● **DIRECTIONS**: Below are several entries. Transcribe exactly those lines that fall from the one with "Find the location of a particular element. The" through the one with "Task: Click on the Kontakt", end lines included.

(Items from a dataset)
_____
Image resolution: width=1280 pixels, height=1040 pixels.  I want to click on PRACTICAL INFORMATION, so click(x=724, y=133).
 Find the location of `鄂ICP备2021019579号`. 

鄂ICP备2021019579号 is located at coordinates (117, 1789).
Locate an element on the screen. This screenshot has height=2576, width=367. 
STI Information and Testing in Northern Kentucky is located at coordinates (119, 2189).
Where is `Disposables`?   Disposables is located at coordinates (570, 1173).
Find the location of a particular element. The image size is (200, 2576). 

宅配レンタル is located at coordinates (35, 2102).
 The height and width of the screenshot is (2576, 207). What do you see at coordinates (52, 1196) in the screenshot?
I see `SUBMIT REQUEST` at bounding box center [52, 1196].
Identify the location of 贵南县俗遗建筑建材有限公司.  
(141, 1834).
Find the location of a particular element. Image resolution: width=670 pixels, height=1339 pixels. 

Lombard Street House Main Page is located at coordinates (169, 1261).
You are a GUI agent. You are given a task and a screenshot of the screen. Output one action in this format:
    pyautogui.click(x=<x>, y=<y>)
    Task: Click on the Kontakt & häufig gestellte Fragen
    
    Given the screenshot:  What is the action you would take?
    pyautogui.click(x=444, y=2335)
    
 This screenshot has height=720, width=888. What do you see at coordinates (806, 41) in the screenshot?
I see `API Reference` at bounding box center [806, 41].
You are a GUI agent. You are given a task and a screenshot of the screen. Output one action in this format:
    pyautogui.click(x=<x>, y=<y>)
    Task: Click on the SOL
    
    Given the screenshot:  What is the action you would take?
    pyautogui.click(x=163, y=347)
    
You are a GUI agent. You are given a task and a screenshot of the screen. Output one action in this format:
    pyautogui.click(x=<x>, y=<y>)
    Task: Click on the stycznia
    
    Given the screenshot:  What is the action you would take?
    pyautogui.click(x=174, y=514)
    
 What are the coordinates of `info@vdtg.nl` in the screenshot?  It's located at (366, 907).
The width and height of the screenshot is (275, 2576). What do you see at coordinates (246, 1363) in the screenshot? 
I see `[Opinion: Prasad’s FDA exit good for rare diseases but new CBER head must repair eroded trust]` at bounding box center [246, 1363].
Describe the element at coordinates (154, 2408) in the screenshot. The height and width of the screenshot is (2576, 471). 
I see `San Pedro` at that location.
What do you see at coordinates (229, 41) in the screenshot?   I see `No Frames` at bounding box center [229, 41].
_____
● **TASK OUTPUT**:
Find the location of a particular element. The image size is (200, 2576). 

宅配レンタル is located at coordinates (35, 2102).
 The height and width of the screenshot is (2576, 207). What do you see at coordinates (52, 1196) in the screenshot?
I see `SUBMIT REQUEST` at bounding box center [52, 1196].
Identify the location of 贵南县俗遗建筑建材有限公司.  
(141, 1834).
Find the location of a particular element. Image resolution: width=670 pixels, height=1339 pixels. 

Lombard Street House Main Page is located at coordinates (169, 1261).
You are a GUI agent. You are given a task and a screenshot of the screen. Output one action in this format:
    pyautogui.click(x=<x>, y=<y>)
    Task: Click on the Kontakt & häufig gestellte Fragen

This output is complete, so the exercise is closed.